The remittance tax is scheduled to take effect for transfers made after December 31, 2025. In the coming months, the government will issue more detailed rules about how the tax will be collected and enforced. Money transfer companies will need to update their systems, and individuals will need to adjust to the new costs.
There is also a chance that lawmakers could make further changes to the law before it takes effect. As the One Big Beautiful Bill Act moves forward, watch for updates from official sources and advocacy groups.
Key Takeaways
- The One Big Beautiful Bill Act introduces a 1% remittance tax on cash transfers sent from the United States 🇺🇸 to other countries, starting with transfers made after December 31, 2025.
- The tax applies equally to green-card holders, H-1B professionals, U.S. citizens, and anyone else sending cash abroad. There are no exceptions based on immigration or employment status.
- The tax is expected to raise about $10 billion for the federal government.
- Some experts believe the tax could discourage illegal immigration, while others worry about its impact on families who rely on remittances.
- The tax does not apply to electronic transfers, so using banks or online services may help avoid the extra cost.
- Stay informed by checking official government sources and talking to financial or legal experts if you have questions.
Final Thoughts
The new remittance tax under the One Big Beautiful Bill Act is a major change for anyone who sends money abroad from the United States 🇺🇸. While the tax is designed to raise revenue and address immigration concerns, it will also affect the daily lives of millions of people, including green-card holders and H-1B professionals. By understanding how the tax works and planning ahead, you can make informed decisions about your finances and support your loved ones more effectively.

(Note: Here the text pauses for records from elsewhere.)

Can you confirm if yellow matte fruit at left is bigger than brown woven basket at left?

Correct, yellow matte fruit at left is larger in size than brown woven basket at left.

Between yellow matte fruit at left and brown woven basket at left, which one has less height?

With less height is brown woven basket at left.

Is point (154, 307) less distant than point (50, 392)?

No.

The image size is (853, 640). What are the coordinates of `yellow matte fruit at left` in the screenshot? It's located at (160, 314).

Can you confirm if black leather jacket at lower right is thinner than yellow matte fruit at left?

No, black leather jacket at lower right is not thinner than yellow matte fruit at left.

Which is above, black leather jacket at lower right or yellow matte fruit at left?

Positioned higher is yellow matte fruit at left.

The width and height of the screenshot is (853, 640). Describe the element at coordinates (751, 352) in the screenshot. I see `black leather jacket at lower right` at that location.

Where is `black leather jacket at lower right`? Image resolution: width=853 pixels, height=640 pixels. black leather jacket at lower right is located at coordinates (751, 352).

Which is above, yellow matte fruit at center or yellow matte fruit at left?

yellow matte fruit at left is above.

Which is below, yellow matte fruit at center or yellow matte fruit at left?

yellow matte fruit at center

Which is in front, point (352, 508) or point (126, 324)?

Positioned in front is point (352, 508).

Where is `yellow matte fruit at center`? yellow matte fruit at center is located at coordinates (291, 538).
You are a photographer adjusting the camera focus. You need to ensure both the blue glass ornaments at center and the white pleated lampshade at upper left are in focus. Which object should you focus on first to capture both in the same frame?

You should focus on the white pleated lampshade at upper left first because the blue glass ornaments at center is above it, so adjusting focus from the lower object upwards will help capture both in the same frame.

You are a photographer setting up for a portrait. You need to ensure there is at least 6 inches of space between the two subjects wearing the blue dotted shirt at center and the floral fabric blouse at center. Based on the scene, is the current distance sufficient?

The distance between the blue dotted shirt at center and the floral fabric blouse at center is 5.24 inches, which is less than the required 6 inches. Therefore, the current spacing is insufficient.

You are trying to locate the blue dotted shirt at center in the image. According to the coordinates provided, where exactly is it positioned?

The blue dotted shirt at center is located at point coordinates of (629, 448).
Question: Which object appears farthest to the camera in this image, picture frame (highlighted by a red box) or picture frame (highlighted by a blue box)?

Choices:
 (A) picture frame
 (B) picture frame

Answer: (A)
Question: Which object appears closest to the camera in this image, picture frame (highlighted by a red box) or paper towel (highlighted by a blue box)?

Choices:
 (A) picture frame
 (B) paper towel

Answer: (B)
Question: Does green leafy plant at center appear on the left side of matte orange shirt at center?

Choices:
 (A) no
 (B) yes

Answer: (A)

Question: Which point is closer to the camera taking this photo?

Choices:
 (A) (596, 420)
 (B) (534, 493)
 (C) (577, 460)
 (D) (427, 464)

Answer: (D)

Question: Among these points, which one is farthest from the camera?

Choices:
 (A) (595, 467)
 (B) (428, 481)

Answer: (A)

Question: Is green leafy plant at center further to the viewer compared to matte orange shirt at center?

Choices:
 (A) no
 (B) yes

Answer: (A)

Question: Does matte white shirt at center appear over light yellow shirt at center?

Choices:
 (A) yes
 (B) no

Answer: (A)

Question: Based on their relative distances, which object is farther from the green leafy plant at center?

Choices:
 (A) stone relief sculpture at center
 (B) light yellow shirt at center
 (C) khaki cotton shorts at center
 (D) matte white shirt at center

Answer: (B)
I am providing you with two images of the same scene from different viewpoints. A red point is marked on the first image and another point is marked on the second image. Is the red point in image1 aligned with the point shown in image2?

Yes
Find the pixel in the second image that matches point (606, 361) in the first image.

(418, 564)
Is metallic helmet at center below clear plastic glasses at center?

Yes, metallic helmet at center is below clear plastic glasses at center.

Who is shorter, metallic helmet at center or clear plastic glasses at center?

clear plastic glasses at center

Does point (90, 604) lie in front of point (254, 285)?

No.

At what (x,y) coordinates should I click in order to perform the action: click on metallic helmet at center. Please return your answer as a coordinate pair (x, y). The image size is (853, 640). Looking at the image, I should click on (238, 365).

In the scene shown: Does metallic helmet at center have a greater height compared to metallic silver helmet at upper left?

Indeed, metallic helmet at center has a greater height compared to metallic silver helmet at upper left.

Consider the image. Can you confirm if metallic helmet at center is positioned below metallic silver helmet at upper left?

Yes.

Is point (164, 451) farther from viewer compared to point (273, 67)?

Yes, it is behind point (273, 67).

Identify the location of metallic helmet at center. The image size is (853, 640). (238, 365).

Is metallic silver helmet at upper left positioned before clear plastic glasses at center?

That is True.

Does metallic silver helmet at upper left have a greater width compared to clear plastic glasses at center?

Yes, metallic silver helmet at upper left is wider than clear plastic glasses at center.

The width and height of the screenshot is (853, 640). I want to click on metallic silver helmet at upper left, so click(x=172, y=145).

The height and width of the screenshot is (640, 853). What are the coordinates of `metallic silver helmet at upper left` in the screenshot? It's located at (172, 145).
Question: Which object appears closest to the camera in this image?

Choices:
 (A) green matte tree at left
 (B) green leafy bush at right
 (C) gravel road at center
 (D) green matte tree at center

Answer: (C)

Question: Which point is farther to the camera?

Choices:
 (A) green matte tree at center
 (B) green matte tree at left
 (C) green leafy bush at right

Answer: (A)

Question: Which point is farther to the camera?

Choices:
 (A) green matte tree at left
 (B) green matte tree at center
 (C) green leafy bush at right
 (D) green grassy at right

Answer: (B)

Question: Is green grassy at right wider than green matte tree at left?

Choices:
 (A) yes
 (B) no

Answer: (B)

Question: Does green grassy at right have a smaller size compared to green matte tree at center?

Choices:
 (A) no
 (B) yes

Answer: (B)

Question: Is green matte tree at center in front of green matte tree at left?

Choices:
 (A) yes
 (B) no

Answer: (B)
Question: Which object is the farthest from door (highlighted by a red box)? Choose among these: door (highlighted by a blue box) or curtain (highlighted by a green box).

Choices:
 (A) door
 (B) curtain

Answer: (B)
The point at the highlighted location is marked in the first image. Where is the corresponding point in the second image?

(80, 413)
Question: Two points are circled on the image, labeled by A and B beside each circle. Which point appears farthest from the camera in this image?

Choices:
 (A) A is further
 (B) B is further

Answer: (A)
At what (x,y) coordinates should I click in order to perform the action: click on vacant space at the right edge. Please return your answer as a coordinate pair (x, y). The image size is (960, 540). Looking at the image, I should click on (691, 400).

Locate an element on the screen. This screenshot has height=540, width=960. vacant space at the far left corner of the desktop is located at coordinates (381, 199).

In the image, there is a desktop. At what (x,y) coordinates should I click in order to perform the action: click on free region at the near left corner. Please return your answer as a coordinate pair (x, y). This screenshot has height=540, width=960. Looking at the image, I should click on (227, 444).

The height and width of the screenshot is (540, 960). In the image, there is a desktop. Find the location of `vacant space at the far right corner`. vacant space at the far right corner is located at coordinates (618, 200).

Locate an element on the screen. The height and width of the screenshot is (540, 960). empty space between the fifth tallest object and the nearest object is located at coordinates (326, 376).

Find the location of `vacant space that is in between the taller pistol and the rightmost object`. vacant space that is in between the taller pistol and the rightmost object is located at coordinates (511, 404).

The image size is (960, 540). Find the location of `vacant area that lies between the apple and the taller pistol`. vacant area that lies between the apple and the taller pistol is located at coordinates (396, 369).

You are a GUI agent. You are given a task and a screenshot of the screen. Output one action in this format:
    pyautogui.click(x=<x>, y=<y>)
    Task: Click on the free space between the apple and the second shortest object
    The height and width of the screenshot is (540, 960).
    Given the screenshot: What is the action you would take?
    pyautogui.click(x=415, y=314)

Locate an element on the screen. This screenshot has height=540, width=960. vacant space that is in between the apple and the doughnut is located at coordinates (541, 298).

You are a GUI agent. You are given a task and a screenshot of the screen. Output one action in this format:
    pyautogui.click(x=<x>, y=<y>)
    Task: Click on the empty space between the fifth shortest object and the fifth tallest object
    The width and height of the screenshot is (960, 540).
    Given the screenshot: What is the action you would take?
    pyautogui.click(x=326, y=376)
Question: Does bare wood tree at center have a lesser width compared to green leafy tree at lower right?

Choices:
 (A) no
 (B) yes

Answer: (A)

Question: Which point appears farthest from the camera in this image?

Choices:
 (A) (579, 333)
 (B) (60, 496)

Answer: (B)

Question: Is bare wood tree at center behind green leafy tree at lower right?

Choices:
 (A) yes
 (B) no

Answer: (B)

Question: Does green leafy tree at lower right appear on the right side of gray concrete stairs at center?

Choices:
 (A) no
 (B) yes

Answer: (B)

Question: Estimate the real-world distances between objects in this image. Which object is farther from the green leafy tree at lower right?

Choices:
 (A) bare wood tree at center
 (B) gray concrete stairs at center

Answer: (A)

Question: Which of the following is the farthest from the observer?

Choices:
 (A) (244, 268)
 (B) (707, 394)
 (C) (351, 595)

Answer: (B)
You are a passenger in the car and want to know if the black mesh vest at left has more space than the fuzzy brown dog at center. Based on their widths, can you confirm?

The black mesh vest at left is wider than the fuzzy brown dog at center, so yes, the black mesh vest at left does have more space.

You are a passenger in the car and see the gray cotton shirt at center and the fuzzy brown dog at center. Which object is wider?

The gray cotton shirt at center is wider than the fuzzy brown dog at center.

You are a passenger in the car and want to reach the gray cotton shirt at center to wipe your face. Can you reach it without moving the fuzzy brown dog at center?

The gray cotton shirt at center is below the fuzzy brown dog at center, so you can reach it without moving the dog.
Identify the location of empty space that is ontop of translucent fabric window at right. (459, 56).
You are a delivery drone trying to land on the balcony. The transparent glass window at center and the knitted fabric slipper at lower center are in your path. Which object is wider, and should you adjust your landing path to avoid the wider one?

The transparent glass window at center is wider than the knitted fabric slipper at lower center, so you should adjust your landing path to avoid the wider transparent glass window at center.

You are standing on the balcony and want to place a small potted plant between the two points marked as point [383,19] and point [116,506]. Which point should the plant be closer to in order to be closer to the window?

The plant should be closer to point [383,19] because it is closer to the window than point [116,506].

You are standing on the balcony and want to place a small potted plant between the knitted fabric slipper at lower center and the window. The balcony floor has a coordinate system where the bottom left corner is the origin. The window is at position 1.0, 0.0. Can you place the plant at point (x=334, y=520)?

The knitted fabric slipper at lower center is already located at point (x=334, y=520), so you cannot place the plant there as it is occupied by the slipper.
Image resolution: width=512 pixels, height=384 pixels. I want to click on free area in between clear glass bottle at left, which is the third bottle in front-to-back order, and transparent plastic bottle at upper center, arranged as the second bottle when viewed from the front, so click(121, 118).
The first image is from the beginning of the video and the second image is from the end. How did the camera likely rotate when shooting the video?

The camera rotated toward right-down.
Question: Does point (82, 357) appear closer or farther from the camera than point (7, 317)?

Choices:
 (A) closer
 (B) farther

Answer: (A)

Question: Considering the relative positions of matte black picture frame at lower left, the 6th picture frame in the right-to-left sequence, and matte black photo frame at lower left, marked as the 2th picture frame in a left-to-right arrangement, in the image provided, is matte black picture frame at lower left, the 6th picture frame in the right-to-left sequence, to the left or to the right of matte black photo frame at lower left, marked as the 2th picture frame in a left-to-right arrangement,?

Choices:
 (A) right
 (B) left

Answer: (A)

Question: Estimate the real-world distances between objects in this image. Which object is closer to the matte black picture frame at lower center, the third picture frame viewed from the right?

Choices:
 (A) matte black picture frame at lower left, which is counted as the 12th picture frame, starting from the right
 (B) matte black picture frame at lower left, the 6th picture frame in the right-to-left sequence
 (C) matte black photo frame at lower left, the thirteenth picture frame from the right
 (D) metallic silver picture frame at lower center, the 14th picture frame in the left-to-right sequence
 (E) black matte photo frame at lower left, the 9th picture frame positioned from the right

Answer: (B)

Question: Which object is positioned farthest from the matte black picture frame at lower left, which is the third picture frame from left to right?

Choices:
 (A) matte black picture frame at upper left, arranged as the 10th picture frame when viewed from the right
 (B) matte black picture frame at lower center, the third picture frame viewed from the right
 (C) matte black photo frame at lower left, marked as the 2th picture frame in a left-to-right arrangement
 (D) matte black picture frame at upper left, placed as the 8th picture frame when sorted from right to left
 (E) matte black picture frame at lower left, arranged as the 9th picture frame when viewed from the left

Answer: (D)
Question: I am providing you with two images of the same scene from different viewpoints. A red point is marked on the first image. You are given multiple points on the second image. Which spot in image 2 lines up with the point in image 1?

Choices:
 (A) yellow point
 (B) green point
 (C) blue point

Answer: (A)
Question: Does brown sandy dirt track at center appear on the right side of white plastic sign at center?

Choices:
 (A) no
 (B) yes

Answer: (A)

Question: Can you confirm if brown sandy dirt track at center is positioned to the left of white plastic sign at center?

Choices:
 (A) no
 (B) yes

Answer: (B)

For the latest updates and official information, always check trusted government resources and speak with qualified professionals if you need help. The landscape of immigration and tax law is always changing, and staying informed is the best way to protect your interests and those of your family.
Learn Today
One Big Beautiful Bill Act → A comprehensive 2025 U.S. law introducing a 1% tax on cash remittances abroad.
Remittance tax → A 1% fee charged on cash money transfers sent outside the United States.
Green-card holder → A person with lawful permanent U.S. residency able to live and work permanently.
H-1B professionals → Temporary skilled workers permitted to work in specialized fields in the U.S.
Electronic transfers → Non-cash money transfers through banks or online payment systems, exempt from tax.
This Article in a Nutshell
The One Big Beautiful Bill Act imposes a 1% tax on cash remittances sent abroad from the U.S. after 2025. It affects green-card holders, H-1B professionals, and citizens without exceptions. This may increase costs for families abroad but exempts electronic transfers, impacting money transfer choices widely.